Data items:
↓
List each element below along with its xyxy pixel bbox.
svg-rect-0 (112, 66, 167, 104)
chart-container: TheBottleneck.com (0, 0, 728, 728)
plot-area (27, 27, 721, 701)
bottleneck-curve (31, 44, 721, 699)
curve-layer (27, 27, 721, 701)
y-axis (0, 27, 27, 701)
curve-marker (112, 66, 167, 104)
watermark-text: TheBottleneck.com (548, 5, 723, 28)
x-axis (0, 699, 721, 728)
↑
↓
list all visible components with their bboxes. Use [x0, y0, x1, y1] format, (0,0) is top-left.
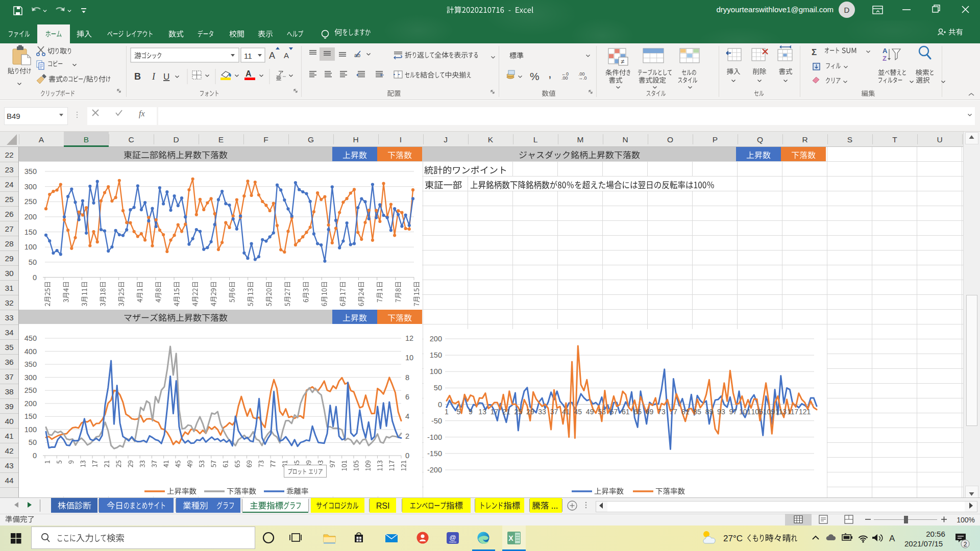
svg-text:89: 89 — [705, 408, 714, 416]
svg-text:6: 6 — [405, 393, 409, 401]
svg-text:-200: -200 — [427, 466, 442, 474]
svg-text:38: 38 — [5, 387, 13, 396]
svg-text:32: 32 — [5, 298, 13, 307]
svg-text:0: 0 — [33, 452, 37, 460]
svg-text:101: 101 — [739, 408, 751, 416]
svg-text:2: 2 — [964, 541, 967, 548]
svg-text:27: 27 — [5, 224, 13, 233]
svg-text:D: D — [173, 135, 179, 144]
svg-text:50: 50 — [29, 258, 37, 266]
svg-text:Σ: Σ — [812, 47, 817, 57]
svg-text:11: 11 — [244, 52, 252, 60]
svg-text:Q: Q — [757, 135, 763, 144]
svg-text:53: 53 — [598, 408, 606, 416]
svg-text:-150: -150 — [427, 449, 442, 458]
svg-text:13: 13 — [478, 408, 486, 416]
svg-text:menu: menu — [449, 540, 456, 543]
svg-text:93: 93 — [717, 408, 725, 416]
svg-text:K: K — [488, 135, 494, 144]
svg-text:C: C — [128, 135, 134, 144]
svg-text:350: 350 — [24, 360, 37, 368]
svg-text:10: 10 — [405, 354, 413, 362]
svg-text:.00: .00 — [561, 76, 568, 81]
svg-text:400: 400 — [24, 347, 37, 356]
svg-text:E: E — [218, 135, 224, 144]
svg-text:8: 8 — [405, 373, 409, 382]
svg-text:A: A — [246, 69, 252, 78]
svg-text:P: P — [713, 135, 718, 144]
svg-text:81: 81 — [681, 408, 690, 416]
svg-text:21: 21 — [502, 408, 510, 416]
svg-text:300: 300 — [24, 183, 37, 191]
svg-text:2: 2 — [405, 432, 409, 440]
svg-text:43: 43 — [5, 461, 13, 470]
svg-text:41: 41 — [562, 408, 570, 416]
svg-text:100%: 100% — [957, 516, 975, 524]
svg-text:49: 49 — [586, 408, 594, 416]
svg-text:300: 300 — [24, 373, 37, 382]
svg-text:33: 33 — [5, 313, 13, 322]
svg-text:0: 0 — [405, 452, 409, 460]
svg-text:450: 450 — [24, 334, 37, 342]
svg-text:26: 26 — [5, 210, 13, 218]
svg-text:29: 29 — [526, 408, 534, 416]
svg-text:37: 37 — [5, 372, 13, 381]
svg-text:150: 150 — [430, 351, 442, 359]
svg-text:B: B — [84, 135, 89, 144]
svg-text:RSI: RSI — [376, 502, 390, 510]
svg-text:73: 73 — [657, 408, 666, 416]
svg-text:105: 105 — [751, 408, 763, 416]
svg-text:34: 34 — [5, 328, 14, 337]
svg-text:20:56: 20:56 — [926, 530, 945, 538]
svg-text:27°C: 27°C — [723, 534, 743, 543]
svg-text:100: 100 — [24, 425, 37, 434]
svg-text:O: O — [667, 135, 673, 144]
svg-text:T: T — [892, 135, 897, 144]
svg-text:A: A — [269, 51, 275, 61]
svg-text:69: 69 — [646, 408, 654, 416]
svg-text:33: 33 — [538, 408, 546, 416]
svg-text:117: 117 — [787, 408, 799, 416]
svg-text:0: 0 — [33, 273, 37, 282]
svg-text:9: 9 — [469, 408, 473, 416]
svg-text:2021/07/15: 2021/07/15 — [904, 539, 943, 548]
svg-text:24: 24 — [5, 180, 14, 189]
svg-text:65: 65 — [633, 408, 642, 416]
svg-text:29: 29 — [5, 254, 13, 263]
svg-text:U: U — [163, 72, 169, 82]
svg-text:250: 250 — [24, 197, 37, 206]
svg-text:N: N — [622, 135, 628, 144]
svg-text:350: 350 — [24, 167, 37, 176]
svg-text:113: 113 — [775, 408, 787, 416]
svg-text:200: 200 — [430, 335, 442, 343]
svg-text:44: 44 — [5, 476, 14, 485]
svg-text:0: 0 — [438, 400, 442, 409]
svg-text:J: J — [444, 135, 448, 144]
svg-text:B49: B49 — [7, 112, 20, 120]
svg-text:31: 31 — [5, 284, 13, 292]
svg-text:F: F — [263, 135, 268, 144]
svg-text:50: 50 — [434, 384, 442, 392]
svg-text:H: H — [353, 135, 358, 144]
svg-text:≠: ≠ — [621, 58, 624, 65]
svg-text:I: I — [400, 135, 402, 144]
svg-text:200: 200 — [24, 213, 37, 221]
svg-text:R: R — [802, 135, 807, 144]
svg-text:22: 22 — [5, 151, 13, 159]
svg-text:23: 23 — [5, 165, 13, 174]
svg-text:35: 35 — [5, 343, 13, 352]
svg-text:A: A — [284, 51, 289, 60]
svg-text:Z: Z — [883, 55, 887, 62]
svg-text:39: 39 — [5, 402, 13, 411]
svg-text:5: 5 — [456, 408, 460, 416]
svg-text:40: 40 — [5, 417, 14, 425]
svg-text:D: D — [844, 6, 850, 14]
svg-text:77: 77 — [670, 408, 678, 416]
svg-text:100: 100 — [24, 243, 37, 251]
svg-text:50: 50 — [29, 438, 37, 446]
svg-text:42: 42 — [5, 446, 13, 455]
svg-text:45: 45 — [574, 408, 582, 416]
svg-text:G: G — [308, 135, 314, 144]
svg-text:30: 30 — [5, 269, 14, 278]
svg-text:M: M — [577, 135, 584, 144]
↑
↓
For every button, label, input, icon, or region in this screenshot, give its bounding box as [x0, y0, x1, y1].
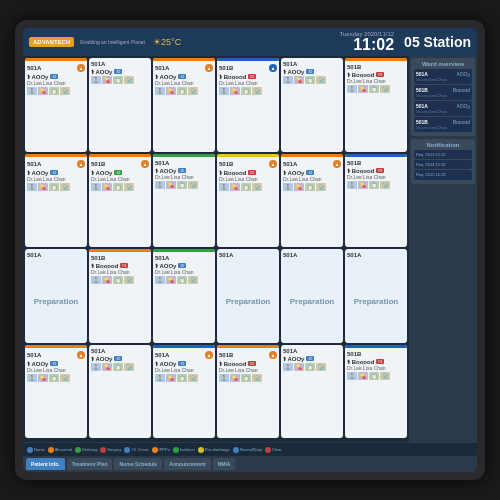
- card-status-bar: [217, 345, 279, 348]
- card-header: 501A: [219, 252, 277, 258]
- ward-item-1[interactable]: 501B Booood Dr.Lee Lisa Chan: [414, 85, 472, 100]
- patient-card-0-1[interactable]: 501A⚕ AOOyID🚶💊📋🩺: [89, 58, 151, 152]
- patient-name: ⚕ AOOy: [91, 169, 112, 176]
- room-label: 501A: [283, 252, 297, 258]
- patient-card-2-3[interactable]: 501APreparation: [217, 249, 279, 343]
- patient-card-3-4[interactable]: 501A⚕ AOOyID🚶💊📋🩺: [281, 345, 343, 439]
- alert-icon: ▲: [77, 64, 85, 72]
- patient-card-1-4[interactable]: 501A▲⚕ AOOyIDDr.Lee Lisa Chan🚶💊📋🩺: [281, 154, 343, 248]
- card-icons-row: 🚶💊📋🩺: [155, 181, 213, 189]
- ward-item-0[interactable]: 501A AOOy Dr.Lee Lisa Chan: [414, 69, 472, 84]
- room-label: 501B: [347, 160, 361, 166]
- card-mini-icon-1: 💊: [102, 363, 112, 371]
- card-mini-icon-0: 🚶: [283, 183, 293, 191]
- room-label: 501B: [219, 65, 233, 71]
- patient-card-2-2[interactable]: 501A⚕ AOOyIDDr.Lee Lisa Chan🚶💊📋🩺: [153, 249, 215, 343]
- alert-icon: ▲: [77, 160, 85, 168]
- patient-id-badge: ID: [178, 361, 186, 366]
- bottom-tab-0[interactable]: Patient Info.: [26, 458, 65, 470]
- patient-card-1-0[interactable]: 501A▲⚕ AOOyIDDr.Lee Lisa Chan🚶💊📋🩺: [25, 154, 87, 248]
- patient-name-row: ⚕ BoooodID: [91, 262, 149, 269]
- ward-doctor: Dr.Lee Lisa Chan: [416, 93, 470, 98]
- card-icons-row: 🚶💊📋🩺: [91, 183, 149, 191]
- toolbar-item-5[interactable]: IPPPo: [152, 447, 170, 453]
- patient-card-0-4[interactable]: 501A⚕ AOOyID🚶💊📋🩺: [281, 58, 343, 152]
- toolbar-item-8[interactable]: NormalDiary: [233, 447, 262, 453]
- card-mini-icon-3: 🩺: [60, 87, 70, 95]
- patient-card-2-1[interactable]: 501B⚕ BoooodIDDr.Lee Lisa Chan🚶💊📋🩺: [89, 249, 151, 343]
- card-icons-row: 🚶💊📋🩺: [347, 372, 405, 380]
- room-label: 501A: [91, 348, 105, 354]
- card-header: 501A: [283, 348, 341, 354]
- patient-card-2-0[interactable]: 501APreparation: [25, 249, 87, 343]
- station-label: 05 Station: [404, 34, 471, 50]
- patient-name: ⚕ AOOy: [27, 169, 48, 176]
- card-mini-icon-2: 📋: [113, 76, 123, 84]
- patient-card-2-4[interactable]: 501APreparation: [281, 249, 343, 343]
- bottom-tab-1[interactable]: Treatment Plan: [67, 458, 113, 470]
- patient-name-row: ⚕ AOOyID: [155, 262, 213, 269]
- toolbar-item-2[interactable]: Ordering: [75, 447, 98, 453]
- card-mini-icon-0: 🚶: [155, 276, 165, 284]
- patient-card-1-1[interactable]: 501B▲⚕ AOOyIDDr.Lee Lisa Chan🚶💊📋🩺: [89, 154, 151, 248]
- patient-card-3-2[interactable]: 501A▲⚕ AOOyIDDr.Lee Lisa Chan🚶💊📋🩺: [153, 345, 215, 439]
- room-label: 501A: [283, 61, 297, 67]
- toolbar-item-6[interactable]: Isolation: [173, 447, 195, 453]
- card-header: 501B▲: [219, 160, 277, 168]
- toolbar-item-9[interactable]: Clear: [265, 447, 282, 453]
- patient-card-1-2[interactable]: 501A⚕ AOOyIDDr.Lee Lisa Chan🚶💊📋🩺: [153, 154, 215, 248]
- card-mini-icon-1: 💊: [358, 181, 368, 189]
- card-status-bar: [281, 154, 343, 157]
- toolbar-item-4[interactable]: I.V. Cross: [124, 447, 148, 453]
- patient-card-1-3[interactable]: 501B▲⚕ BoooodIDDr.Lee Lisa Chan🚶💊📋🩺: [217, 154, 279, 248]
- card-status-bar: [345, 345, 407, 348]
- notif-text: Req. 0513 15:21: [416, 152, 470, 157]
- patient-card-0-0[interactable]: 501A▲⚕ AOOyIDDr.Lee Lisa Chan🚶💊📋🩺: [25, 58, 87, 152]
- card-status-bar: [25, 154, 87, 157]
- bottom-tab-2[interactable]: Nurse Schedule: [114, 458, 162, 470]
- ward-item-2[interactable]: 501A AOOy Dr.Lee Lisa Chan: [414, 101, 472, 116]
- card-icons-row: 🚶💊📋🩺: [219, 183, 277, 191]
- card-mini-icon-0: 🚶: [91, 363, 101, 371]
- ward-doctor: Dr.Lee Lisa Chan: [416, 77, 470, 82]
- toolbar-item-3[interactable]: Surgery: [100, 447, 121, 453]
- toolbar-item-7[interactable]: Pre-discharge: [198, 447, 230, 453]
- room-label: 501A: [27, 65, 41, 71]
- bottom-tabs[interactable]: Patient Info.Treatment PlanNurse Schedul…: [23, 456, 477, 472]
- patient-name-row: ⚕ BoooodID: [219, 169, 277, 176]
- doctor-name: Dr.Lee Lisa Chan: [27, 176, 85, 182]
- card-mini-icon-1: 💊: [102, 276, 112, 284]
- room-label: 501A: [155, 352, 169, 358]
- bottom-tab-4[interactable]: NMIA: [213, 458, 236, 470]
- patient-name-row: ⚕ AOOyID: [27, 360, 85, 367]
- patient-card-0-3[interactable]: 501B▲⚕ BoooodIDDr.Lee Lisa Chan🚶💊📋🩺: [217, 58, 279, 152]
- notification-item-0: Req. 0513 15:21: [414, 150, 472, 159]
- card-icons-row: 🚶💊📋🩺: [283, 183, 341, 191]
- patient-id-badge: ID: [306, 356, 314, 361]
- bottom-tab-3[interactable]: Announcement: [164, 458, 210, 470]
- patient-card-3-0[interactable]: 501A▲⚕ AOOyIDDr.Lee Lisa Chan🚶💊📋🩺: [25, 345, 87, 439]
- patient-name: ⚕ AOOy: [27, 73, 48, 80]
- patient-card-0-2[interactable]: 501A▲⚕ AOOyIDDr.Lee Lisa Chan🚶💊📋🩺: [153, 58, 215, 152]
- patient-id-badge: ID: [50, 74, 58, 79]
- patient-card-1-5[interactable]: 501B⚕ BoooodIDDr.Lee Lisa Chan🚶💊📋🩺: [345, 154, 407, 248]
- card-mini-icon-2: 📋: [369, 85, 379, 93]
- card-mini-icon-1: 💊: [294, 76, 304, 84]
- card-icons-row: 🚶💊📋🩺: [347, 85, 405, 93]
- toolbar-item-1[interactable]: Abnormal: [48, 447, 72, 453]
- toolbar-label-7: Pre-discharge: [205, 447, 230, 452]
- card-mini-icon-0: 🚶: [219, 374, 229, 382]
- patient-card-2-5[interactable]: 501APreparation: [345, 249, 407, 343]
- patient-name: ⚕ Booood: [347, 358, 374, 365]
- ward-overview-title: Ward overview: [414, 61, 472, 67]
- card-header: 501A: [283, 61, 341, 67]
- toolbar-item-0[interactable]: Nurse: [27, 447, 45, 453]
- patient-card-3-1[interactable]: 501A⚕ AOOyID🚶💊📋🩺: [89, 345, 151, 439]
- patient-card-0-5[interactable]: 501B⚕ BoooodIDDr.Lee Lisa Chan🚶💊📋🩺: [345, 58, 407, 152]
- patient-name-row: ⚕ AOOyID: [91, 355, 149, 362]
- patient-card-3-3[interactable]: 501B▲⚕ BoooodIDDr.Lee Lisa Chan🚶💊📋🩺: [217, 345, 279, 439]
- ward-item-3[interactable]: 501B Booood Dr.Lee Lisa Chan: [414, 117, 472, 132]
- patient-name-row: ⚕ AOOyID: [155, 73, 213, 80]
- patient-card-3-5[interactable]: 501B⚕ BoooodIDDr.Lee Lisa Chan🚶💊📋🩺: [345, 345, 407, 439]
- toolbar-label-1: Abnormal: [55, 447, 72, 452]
↑
## PROMPT
Read the entries above, then pull out the lines that include "Info".

## WRITTEN RESPONSE
- bottom-tab-0[interactable]: Patient Info.: [26, 458, 65, 470]
- bottom-tabs[interactable]: Patient Info.Treatment PlanNurse Schedul…: [23, 456, 477, 472]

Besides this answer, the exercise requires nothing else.